- _Assignment_: Your task is to print all of the data word for word.

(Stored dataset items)

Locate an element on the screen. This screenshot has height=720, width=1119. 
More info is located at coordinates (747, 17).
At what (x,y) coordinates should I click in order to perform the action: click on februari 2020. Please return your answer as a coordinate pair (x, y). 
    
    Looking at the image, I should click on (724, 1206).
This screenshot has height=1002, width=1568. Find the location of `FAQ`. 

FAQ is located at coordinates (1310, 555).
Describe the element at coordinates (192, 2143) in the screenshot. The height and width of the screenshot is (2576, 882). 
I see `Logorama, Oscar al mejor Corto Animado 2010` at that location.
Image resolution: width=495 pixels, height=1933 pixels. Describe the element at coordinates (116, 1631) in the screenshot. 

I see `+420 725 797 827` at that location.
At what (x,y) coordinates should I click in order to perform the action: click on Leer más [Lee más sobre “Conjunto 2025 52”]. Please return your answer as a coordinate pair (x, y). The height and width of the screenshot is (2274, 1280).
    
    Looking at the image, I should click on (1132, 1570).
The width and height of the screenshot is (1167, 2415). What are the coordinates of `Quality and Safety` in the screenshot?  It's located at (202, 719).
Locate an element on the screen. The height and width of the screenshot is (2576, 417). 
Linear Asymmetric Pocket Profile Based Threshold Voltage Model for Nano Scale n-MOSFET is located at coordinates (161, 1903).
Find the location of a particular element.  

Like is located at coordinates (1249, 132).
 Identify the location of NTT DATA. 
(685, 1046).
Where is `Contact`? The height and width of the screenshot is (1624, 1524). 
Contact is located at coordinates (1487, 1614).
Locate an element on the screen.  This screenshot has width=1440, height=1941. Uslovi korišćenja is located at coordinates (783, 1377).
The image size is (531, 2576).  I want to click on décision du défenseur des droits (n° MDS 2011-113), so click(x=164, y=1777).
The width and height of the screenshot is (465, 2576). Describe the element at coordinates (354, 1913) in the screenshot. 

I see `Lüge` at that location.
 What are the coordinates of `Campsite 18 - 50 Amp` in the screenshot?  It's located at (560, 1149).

- _Task output_:
Locate an element on the screen. This screenshot has height=720, width=1119. 
More info is located at coordinates (747, 17).
At what (x,y) coordinates should I click in order to perform the action: click on februari 2020. Please return your answer as a coordinate pair (x, y). 
    
    Looking at the image, I should click on (724, 1206).
This screenshot has height=1002, width=1568. Find the location of `FAQ`. 

FAQ is located at coordinates (1310, 555).
Describe the element at coordinates (192, 2143) in the screenshot. The height and width of the screenshot is (2576, 882). 
I see `Logorama, Oscar al mejor Corto Animado 2010` at that location.
Image resolution: width=495 pixels, height=1933 pixels. Describe the element at coordinates (116, 1631) in the screenshot. 

I see `+420 725 797 827` at that location.
At what (x,y) coordinates should I click in order to perform the action: click on Leer más [Lee más sobre “Conjunto 2025 52”]. Please return your answer as a coordinate pair (x, y). The height and width of the screenshot is (2274, 1280).
    
    Looking at the image, I should click on (1132, 1570).
The width and height of the screenshot is (1167, 2415). What are the coordinates of `Quality and Safety` in the screenshot?  It's located at (202, 719).
Locate an element on the screen. The height and width of the screenshot is (2576, 417). 
Linear Asymmetric Pocket Profile Based Threshold Voltage Model for Nano Scale n-MOSFET is located at coordinates (161, 1903).
Find the location of a particular element.  

Like is located at coordinates (1249, 132).
 Identify the location of NTT DATA. 
(685, 1046).
Where is `Contact`? The height and width of the screenshot is (1624, 1524). 
Contact is located at coordinates (1487, 1614).
Locate an element on the screen.  This screenshot has width=1440, height=1941. Uslovi korišćenja is located at coordinates (783, 1377).
The image size is (531, 2576).  I want to click on décision du défenseur des droits (n° MDS 2011-113), so click(x=164, y=1777).
The width and height of the screenshot is (465, 2576). Describe the element at coordinates (354, 1913) in the screenshot. 

I see `Lüge` at that location.
 What are the coordinates of `Campsite 18 - 50 Amp` in the screenshot?  It's located at (560, 1149).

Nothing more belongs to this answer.